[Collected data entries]
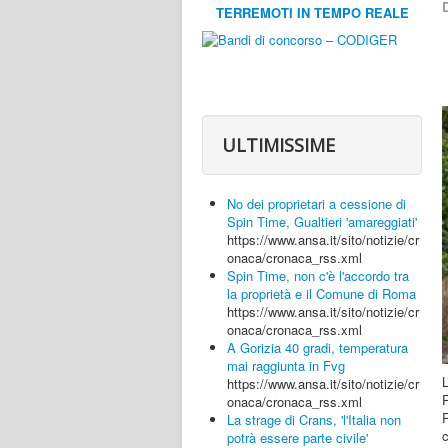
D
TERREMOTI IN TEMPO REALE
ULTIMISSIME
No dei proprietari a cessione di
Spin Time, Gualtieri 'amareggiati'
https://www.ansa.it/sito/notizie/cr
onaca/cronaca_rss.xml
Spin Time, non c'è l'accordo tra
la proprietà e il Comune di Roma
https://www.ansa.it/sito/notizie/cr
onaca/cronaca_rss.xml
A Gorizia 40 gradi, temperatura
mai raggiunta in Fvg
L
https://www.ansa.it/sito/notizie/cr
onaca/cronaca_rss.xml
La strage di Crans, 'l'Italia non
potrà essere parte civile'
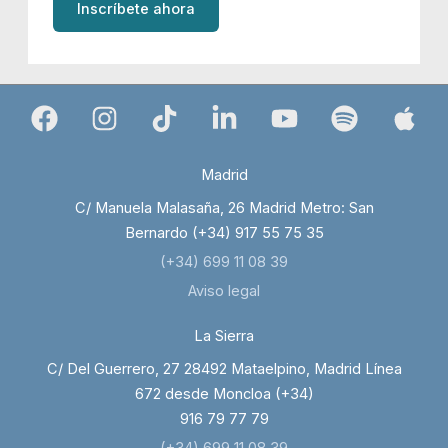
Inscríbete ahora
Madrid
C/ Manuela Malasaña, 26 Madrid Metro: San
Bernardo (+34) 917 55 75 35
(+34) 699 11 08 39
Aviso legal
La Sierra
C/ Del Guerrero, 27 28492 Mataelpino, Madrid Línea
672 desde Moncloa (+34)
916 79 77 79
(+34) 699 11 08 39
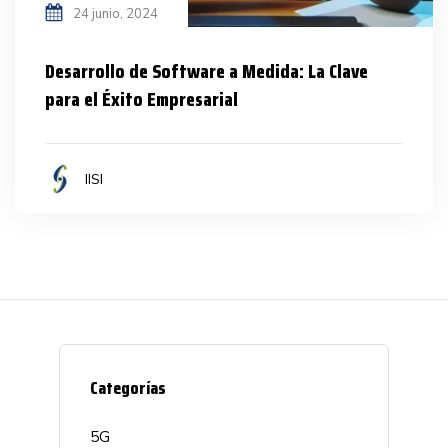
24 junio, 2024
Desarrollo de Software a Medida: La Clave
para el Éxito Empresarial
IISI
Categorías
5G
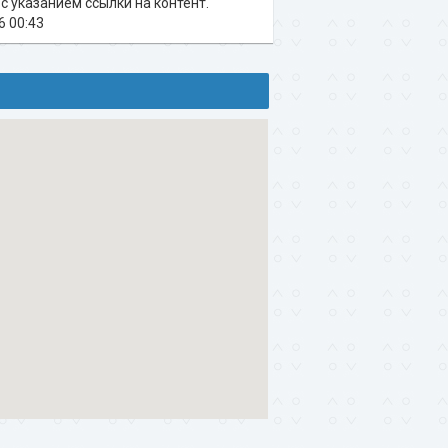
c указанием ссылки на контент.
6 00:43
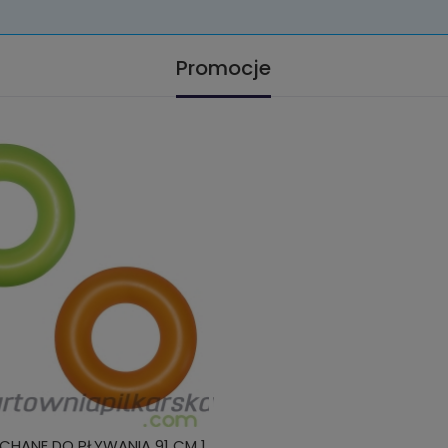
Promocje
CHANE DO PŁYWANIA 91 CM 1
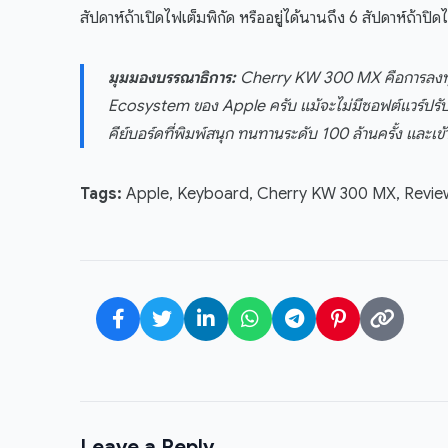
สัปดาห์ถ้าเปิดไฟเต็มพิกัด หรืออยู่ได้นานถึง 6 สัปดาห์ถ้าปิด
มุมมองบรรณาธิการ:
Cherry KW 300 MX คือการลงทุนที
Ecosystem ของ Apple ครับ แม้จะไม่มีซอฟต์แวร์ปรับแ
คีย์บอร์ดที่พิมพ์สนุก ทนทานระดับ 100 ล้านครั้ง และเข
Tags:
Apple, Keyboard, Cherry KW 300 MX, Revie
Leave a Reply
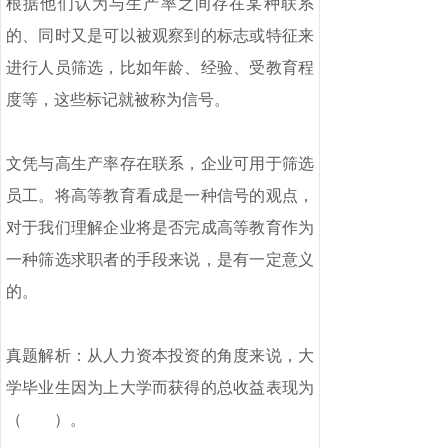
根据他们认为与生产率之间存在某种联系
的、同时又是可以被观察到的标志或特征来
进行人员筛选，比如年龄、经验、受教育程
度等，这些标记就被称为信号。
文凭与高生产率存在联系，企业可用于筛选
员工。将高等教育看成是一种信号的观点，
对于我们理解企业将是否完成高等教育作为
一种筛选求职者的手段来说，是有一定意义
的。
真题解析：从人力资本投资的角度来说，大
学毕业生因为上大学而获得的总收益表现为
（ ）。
* * *
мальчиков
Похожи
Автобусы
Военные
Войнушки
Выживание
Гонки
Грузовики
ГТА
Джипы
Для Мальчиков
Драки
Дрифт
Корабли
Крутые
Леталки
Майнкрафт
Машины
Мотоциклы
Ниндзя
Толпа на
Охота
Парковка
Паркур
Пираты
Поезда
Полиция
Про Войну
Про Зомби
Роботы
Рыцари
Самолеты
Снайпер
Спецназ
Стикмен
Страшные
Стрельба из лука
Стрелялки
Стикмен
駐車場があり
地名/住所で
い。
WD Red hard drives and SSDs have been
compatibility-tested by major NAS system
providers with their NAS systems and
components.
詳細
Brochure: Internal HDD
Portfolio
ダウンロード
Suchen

--- Task brief ---
Where a line of the entries contains the word "Cherry", count it, then state the total and nothing else.

--- Exercise response ---
2